# DESCRIPTION OF THE TASK
Copy every record that appears below, exactly as it stands.
= = = =
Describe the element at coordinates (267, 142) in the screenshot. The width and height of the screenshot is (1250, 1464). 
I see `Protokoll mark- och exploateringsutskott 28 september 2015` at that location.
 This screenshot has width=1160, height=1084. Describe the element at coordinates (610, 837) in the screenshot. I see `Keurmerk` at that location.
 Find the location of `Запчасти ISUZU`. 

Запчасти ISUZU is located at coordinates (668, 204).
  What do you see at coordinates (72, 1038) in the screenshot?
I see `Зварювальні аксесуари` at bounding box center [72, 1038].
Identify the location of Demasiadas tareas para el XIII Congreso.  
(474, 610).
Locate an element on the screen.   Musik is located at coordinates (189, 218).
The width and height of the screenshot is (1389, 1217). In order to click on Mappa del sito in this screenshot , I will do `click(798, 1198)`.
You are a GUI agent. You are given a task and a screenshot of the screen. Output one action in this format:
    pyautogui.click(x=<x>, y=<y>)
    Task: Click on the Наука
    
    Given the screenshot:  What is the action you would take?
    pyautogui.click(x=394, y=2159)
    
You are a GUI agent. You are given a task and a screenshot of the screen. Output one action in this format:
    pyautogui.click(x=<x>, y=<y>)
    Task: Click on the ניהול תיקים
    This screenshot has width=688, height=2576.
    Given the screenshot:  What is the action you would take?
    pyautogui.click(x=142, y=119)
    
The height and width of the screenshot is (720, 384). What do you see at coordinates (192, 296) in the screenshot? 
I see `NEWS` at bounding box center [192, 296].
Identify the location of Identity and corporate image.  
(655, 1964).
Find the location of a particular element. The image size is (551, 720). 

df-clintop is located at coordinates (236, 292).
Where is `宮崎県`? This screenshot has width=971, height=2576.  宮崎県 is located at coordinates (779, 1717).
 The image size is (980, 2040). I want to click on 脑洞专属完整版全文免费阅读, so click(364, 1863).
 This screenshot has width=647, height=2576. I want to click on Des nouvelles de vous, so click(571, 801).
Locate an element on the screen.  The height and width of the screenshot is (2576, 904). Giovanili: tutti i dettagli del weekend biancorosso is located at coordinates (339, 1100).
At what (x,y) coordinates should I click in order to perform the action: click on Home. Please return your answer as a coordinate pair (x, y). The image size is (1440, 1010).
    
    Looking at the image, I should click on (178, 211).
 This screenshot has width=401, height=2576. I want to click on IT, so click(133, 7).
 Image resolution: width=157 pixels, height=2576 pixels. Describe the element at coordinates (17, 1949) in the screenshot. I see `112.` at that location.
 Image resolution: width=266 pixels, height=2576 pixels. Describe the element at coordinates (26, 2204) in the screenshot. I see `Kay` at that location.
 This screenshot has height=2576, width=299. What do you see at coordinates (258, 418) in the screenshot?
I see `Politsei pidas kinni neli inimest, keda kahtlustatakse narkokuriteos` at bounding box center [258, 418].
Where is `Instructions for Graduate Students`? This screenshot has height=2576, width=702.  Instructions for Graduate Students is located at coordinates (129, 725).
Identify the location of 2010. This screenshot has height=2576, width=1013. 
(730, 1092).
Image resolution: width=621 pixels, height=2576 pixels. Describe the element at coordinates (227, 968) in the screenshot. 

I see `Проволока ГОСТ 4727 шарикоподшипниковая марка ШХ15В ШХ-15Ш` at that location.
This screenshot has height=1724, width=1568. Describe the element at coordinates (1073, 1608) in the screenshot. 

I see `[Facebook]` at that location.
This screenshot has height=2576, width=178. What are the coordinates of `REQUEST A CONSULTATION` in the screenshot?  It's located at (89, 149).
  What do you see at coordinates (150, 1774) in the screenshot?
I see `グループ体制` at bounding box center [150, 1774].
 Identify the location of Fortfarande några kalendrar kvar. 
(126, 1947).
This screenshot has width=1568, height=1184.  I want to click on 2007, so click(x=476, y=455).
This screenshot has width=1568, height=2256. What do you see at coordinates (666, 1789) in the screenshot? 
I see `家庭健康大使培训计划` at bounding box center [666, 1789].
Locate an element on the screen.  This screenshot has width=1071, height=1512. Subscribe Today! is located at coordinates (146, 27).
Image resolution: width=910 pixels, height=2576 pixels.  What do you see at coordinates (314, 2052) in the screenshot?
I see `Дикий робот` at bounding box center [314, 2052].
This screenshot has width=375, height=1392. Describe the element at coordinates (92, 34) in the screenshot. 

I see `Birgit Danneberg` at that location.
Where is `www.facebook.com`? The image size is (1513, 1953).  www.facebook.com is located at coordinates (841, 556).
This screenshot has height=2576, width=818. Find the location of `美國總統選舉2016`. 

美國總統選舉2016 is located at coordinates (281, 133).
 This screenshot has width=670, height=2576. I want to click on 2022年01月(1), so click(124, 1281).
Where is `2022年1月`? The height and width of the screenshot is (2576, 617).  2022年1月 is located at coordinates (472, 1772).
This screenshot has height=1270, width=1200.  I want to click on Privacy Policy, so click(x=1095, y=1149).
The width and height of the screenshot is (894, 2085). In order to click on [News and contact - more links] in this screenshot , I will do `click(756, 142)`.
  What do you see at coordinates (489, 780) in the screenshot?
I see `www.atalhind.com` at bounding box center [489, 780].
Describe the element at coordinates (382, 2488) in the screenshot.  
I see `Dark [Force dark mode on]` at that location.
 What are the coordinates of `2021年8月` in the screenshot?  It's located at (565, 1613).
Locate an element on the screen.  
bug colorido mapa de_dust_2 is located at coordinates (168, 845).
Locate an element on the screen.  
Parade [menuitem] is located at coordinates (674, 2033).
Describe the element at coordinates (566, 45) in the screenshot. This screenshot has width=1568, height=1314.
= = = =
# WRITTEN REPLY
Describe the element at coordinates (267, 142) in the screenshot. The width and height of the screenshot is (1250, 1464). 
I see `Protokoll mark- och exploateringsutskott 28 september 2015` at that location.
 This screenshot has width=1160, height=1084. Describe the element at coordinates (610, 837) in the screenshot. I see `Keurmerk` at that location.
 Find the location of `Запчасти ISUZU`. 

Запчасти ISUZU is located at coordinates (668, 204).
  What do you see at coordinates (72, 1038) in the screenshot?
I see `Зварювальні аксесуари` at bounding box center [72, 1038].
Identify the location of Demasiadas tareas para el XIII Congreso.  
(474, 610).
Locate an element on the screen.   Musik is located at coordinates (189, 218).
The width and height of the screenshot is (1389, 1217). In order to click on Mappa del sito in this screenshot , I will do `click(798, 1198)`.
You are a GUI agent. You are given a task and a screenshot of the screen. Output one action in this format:
    pyautogui.click(x=<x>, y=<y>)
    Task: Click on the Наука
    
    Given the screenshot:  What is the action you would take?
    pyautogui.click(x=394, y=2159)
    
You are a GUI agent. You are given a task and a screenshot of the screen. Output one action in this format:
    pyautogui.click(x=<x>, y=<y>)
    Task: Click on the ניהול תיקים
    This screenshot has width=688, height=2576.
    Given the screenshot:  What is the action you would take?
    pyautogui.click(x=142, y=119)
    
The height and width of the screenshot is (720, 384). What do you see at coordinates (192, 296) in the screenshot? 
I see `NEWS` at bounding box center [192, 296].
Identify the location of Identity and corporate image.  
(655, 1964).
Find the location of a particular element. The image size is (551, 720). 

df-clintop is located at coordinates (236, 292).
Where is `宮崎県`? This screenshot has width=971, height=2576.  宮崎県 is located at coordinates (779, 1717).
 The image size is (980, 2040). I want to click on 脑洞专属完整版全文免费阅读, so click(364, 1863).
 This screenshot has width=647, height=2576. I want to click on Des nouvelles de vous, so click(571, 801).
Locate an element on the screen.  The height and width of the screenshot is (2576, 904). Giovanili: tutti i dettagli del weekend biancorosso is located at coordinates (339, 1100).
At what (x,y) coordinates should I click in order to perform the action: click on Home. Please return your answer as a coordinate pair (x, y). The image size is (1440, 1010).
    
    Looking at the image, I should click on (178, 211).
 This screenshot has width=401, height=2576. I want to click on IT, so click(133, 7).
 Image resolution: width=157 pixels, height=2576 pixels. Describe the element at coordinates (17, 1949) in the screenshot. I see `112.` at that location.
 Image resolution: width=266 pixels, height=2576 pixels. Describe the element at coordinates (26, 2204) in the screenshot. I see `Kay` at that location.
 This screenshot has height=2576, width=299. What do you see at coordinates (258, 418) in the screenshot?
I see `Politsei pidas kinni neli inimest, keda kahtlustatakse narkokuriteos` at bounding box center [258, 418].
Where is `Instructions for Graduate Students`? This screenshot has height=2576, width=702.  Instructions for Graduate Students is located at coordinates (129, 725).
Identify the location of 2010. This screenshot has height=2576, width=1013. 
(730, 1092).
Image resolution: width=621 pixels, height=2576 pixels. Describe the element at coordinates (227, 968) in the screenshot. 

I see `Проволока ГОСТ 4727 шарикоподшипниковая марка ШХ15В ШХ-15Ш` at that location.
This screenshot has height=1724, width=1568. Describe the element at coordinates (1073, 1608) in the screenshot. 

I see `[Facebook]` at that location.
This screenshot has height=2576, width=178. What are the coordinates of `REQUEST A CONSULTATION` in the screenshot?  It's located at (89, 149).
  What do you see at coordinates (150, 1774) in the screenshot?
I see `グループ体制` at bounding box center [150, 1774].
 Identify the location of Fortfarande några kalendrar kvar. 
(126, 1947).
This screenshot has width=1568, height=1184.  I want to click on 2007, so click(x=476, y=455).
This screenshot has width=1568, height=2256. What do you see at coordinates (666, 1789) in the screenshot? 
I see `家庭健康大使培训计划` at bounding box center [666, 1789].
Locate an element on the screen.  This screenshot has width=1071, height=1512. Subscribe Today! is located at coordinates (146, 27).
Image resolution: width=910 pixels, height=2576 pixels.  What do you see at coordinates (314, 2052) in the screenshot?
I see `Дикий робот` at bounding box center [314, 2052].
This screenshot has width=375, height=1392. Describe the element at coordinates (92, 34) in the screenshot. 

I see `Birgit Danneberg` at that location.
Where is `www.facebook.com`? The image size is (1513, 1953).  www.facebook.com is located at coordinates (841, 556).
This screenshot has height=2576, width=818. Find the location of `美國總統選舉2016`. 

美國總統選舉2016 is located at coordinates (281, 133).
 This screenshot has width=670, height=2576. I want to click on 2022年01月(1), so click(124, 1281).
Where is `2022年1月`? The height and width of the screenshot is (2576, 617).  2022年1月 is located at coordinates (472, 1772).
This screenshot has height=1270, width=1200.  I want to click on Privacy Policy, so click(x=1095, y=1149).
The width and height of the screenshot is (894, 2085). In order to click on [News and contact - more links] in this screenshot , I will do `click(756, 142)`.
  What do you see at coordinates (489, 780) in the screenshot?
I see `www.atalhind.com` at bounding box center [489, 780].
Describe the element at coordinates (382, 2488) in the screenshot.  
I see `Dark [Force dark mode on]` at that location.
 What are the coordinates of `2021年8月` in the screenshot?  It's located at (565, 1613).
Locate an element on the screen.  
bug colorido mapa de_dust_2 is located at coordinates (168, 845).
Locate an element on the screen.  
Parade [menuitem] is located at coordinates (674, 2033).
Describe the element at coordinates (566, 45) in the screenshot. This screenshot has width=1568, height=1314.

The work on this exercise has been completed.